Recycle the plot of the classic “The Mummy” and sprinkle in some gutter punks and blood, and you’ve got yourself an 80s cult classic.
A family inherits a run-down mansion which has a tragic past, and they must deal with the Punks who squat there as well as the ghost who haunts it. Let’s dig into 1988’s “Twice Dead”, directed by Bert L. Dragin!
As I See It
Opening with a depression-era scene that sees 1920’s film star Tyler Wright murdering his life-size doll and hanging himself; we jump to modern-day traffic as the Cates family makes their way to their inherited home that hides a dark familial secret. They encounter a group of young punks (Would it be an 80’s film without a Punk with a switchblade?) who have been squatting at the dilapidated mansion. Like washing away mud and grime in an Arnold film (satirized perfectly in Last Action Hero), the destroyed house is livable in the blink of an eye.
The focus of most of the film is on the conflict between teen siblings Robin and Scott (Tom Bresnahan) and the local punks, led by Silk. Though the best sequence in the film is a prank, pulled off by the siblings, the ghostly element doesn’t come back in until the third act which pulls the horror legs out from under the story.
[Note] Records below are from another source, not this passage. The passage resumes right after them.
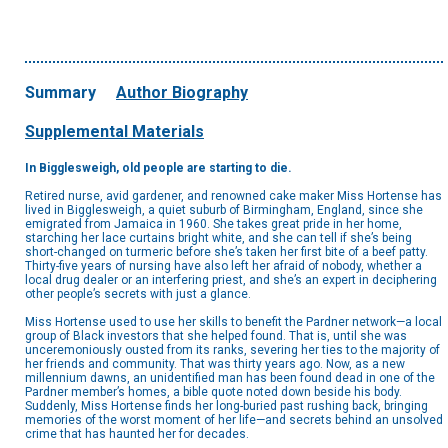
Summary
Author Biography
Supplemental Materials
In Bigglesweigh, old people are starting to die.
Retired nurse, avid gardener, and renowned cake maker Miss Hortense has
lived in Bigglesweigh, a quiet suburb of Birmingham, England, since she
emigrated from Jamaica in 1960. She takes great pride in her home,
starching her lace curtains bright white, and she can tell if she’s being
short-changed on turmeric before she’s taken her first bite of a beef patty.
Thirty-five years of nursing have also left her afraid of nobody, whether a
local drug dealer or an interfering priest, and she’s an expert in deciphering
other people’s secrets with just a glance.
Miss Hortense used to use her skills to benefit the Pardner network—a local
group of Black investors that she helped found. That is, until she was
unceremoniously ousted from its ranks, severing her ties to the majority of
her friends and community. That was thirty years ago. Now, as a new
millennium dawns, an unidentified man has been found dead in one of the
Pardner member’s homes, a bible quote noted down beside his body.
Suddenly, Miss Hortense finds her long-buried past rushing back, bringing
memories of the worst moment of her life—and secrets behind an unsolved
crime that has haunted her for decades.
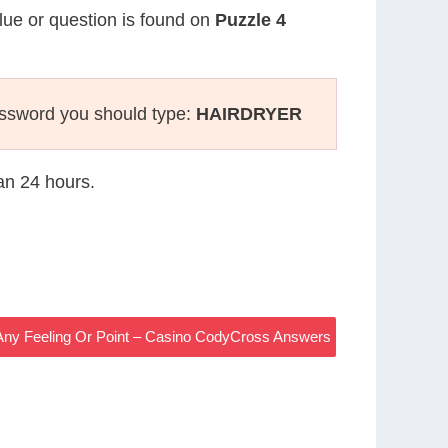
clue or question is found on
Puzzle 4
ossword you should type:
HAIRDRYER
han 24 hours.
Any Feeling Or Point – Casino CodyCross Answers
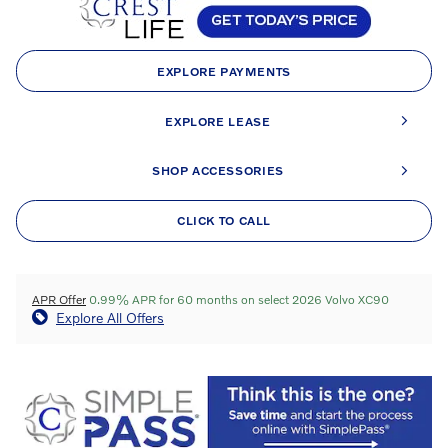
EXPLORE PAYMENTS
EXPLORE LEASE
SHOP ACCESSORIES
CLICK TO CALL
APR Offer
0.99% APR for 60 months on select 2026 Volvo XC90
Explore All Offers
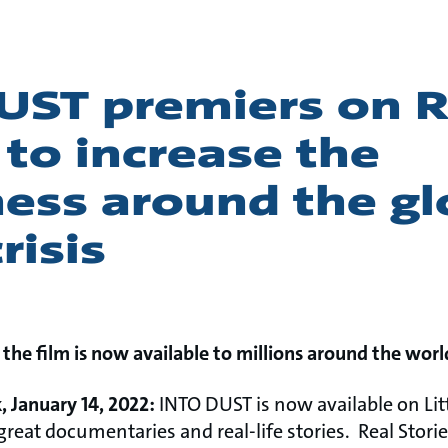
UST premiers on R
 to increase the
ess around the gl
risis
 the film is now available to millions around the worl
 January 14, 2022:
INTO DUST is now available on Litt
great documentaries and real-life stories. Real Stori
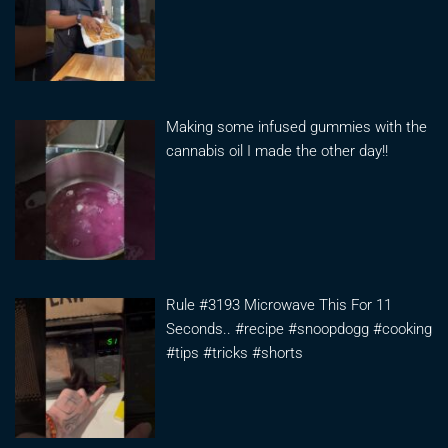
Making some infused gummies with the
cannabis oil I made the other day!!
Rule #3193 Microwave This For 11
Seconds.. #recipe #snoopdogg #cooking
#tips #tricks #shorts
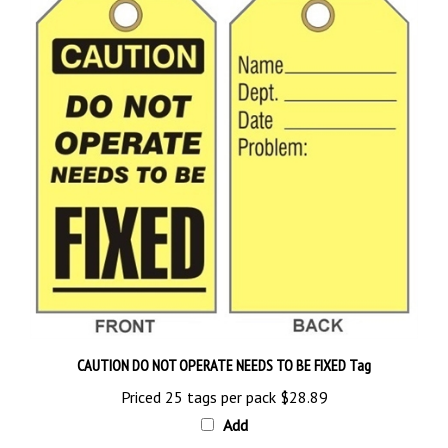
CAUTION DO NOT OPERATE NEEDS TO BE FIXED Tag
Priced 25 tags per pack
$28.89
Add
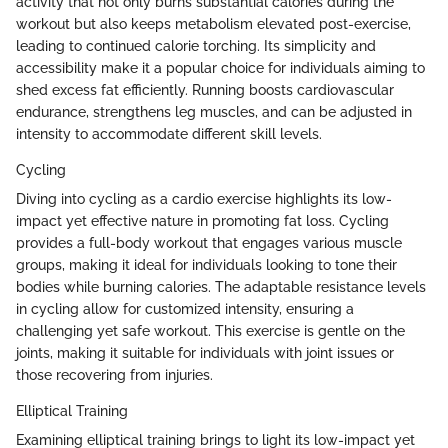
activity that not only burns substantial calories during the
workout but also keeps metabolism elevated post-exercise,
leading to continued calorie torching. Its simplicity and
accessibility make it a popular choice for individuals aiming to
shed excess fat efficiently. Running boosts cardiovascular
endurance, strengthens leg muscles, and can be adjusted in
intensity to accommodate different skill levels.
Cycling
Diving into cycling as a cardio exercise highlights its low-
impact yet effective nature in promoting fat loss. Cycling
provides a full-body workout that engages various muscle
groups, making it ideal for individuals looking to tone their
bodies while burning calories. The adaptable resistance levels
in cycling allow for customized intensity, ensuring a
challenging yet safe workout. This exercise is gentle on the
joints, making it suitable for individuals with joint issues or
those recovering from injuries.
Elliptical Training
Examining elliptical training brings to light its low-impact yet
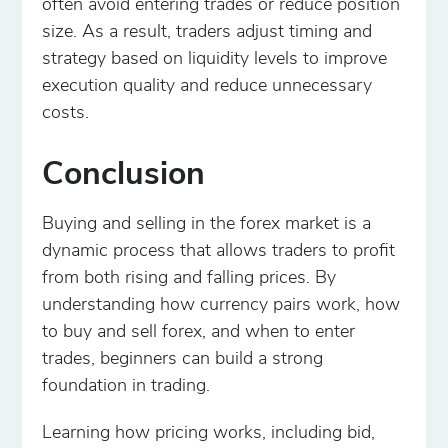
often avoid entering trades or reduce position
size. As a result, traders adjust timing and
strategy based on liquidity levels to improve
execution quality and reduce unnecessary
costs.
Conclusion
Buying and selling in the forex market is a
dynamic process that allows traders to profit
from both rising and falling prices. By
understanding how currency pairs work, how
to buy and sell forex, and when to enter
trades, beginners can build a strong
foundation in trading.
Learning how pricing works, including bid,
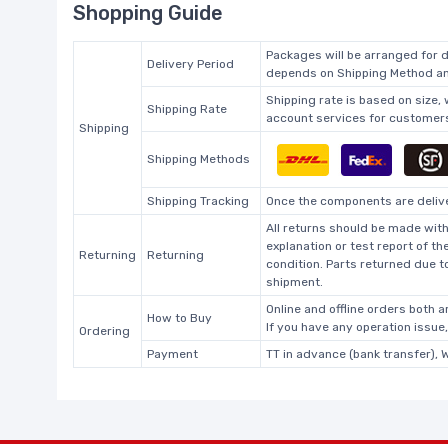
Shopping Guide
Packages will be arranged for d
Delivery Period
depends on Shipping Method and
Shipping rate is based on size,
Shipping Rate
account services for customers 
Shipping
Shipping Methods
Shipping Tracking
Once the components are deliver
All returns should be made with
explanation or test report of t
Returning
Returning
condition. Parts returned due t
shipment.
Online and offline orders both ar
How to Buy
If you have any operation issue
Ordering
Payment
TT in advance (bank transfer), 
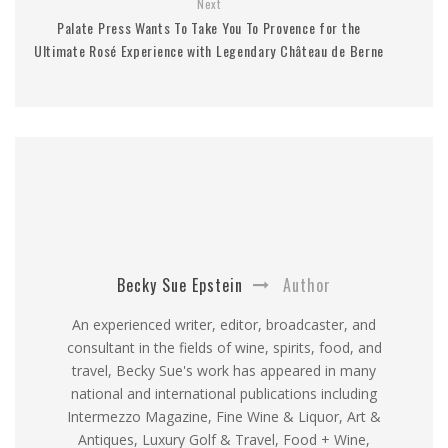
Next
Palate Press Wants To Take You To Provence for the
Ultimate Rosé Experience with Legendary Château de Berne
Becky Sue Epstein
Author
An experienced writer, editor, broadcaster, and
consultant in the fields of wine, spirits, food, and
travel, Becky Sue's work has appeared in many
national and international publications including
Intermezzo Magazine, Fine Wine & Liquor, Art &
Antiques, Luxury Golf & Travel, Food + Wine,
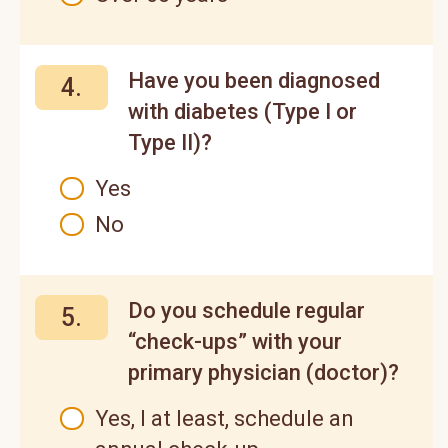
Have you been diagnosed
4.
with diabetes (Type I or
Type II)?
Yes
No
Do you schedule regular
5.
“check-ups” with your
primary physician (doctor)?
Yes, I at least, schedule an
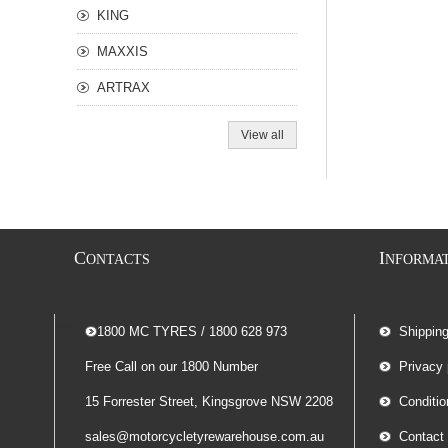
KING
MAXXIS
ARTRAX
View all
C
I
ONTACTS
NFORMA
-- 1800 MC TYRES / 1800 628 973
Shippin
Free Call on our 1800 Number
Privacy 
15 Forrester Street, Kingsgrove NSW 2208
Conditio
sales@motorcycletyrewarehouse.com.au
Contact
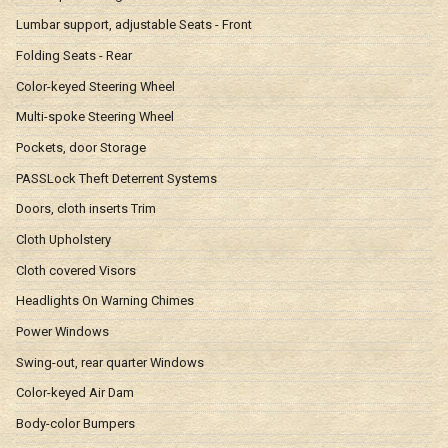
Lumbar support, adjustable Seats - Front
Folding Seats - Rear
Color-keyed Steering Wheel
Multi-spoke Steering Wheel
Pockets, door Storage
PASSLock Theft Deterrent Systems
Doors, cloth inserts Trim
Cloth Upholstery
Cloth covered Visors
Headlights On Warning Chimes
Power Windows
Swing-out, rear quarter Windows
Color-keyed Air Dam
Body-color Bumpers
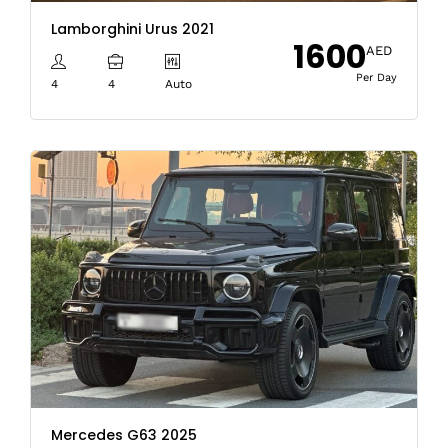
Lamborghini Urus 2021
1600
AED
Per Day
4
4
Auto
Mercedes G63 2025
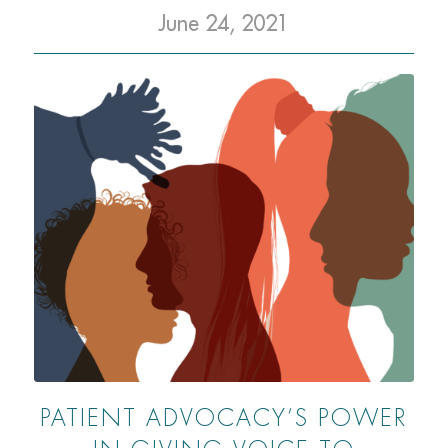
June 24, 2021
PATIENT ADVOCACY’S POWER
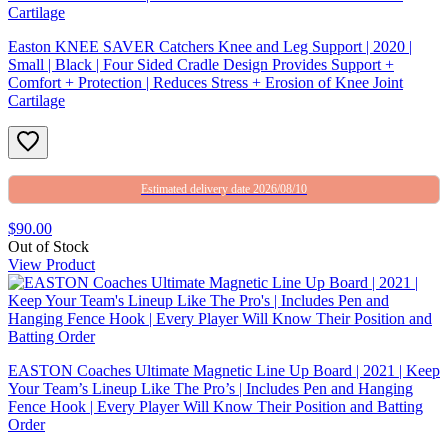
Easton KNEE SAVER Catchers Knee and Leg Support | 2020 |
Small | Black | Four Sided Cradle Design Provides Support +
Comfort + Protection | Reduces Stress + Erosion of Knee Joint
Cartilage
Estimated delivery date 2026/08/10
$90.00
Out of Stock
View Product
EASTON Coaches Ultimate Magnetic Line Up Board | 2021 | Keep
Your Team’s Lineup Like The Pro’s | Includes Pen and Hanging
Fence Hook | Every Player Will Know Their Position and Batting
Order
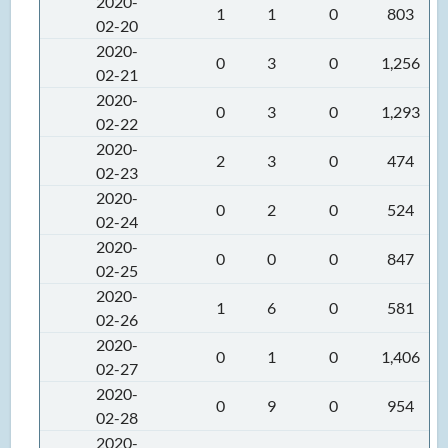
2020-
1
1
0
803
02-20
2020-
0
3
0
1,256
02-21
2020-
0
3
0
1,293
02-22
2020-
2
3
0
474
02-23
2020-
0
2
0
524
02-24
2020-
0
0
0
847
02-25
2020-
1
6
0
581
02-26
2020-
0
1
0
1,406
02-27
2020-
0
9
0
954
02-28
2020-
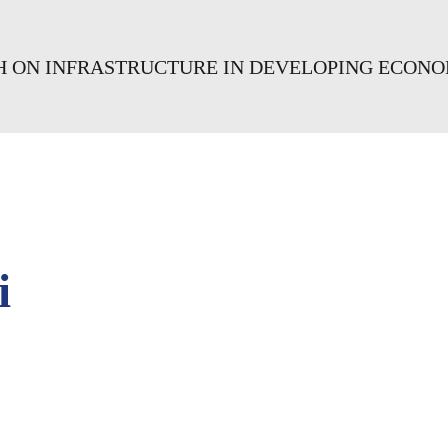
CH ON INFRASTRUCTURE IN DEVELOPING ECONO
i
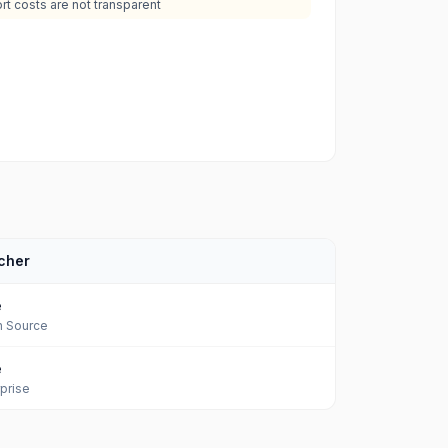
rt costs are not transparent
cher
e
 Source
e
prise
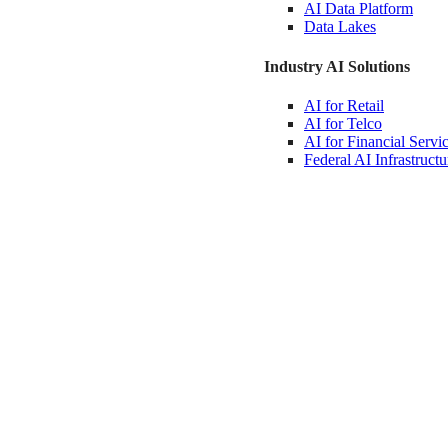
AI Data
Platform
Data
Lakes
Industry AI Solutions
AI for
Retail
AI for
Telco
AI for Financial
Servi
Federal AI
Infrastructu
Sure, there are bloody gags and department store Halloween masks, but it left me wanting for some real horror to break up the monotony of the bully/bullied tug of war.
The predictability of the plot (which rips off its romantic twist from the classic 1932 The Mummy) doesn’t make it unwatchable, but the dialogue is all low-hanging fruit. A typical VHS era effort that saves all its creativity for the way it dismembers the cast.
Closed out with a song performed by a band called Poor Saint Christopher, which is reportedly made up of the stars of the film, Silk and Scott. This film, like many idiomatic video store shelf fillers, was distributed by Roger Corman’s Concorde Pictures.
Todd Bridges, who played the wholesome Petie, is best known as Willis from Diff’rent Strokes starring alongside Gary Coleman.
Jonathan Chapin, like Jill Whitlow, pulls double duty as the punk Crip as well as Tyler Walker, the ghostly performer. He saw roles in a couple of 80’s Brat Pack films (Sixteen Candles and Say Anything…), as well as a part in Halloween 5 (1989).
Of Gratuitous Nature
Using throw-away characters just for a gag in the midst of the climax (pun intended) was, in fact, gratuitous, as Raymond Cruz (Training Day), credited as “Gang Member”, bites it mid coitus when he and his dance partner are electrocuted to an orgasmic death.
Jill Whitlow (Robin/Myrna) is very “girl next door”, which undermines her arc but not her endearing screen presence.
Ripe for a Remake
The tricks set up by Robin and Scott to prank the Punks using the old film and theater equipment were the most fun had throughout the movie. A story making that a focal point of time spent — think a horror version of Home Alone — could be a blast.
No progeny to report.
Where to Watch
Shout Factory released a since-sold-out Blu-ray. It’s available to stream for free on Tubi.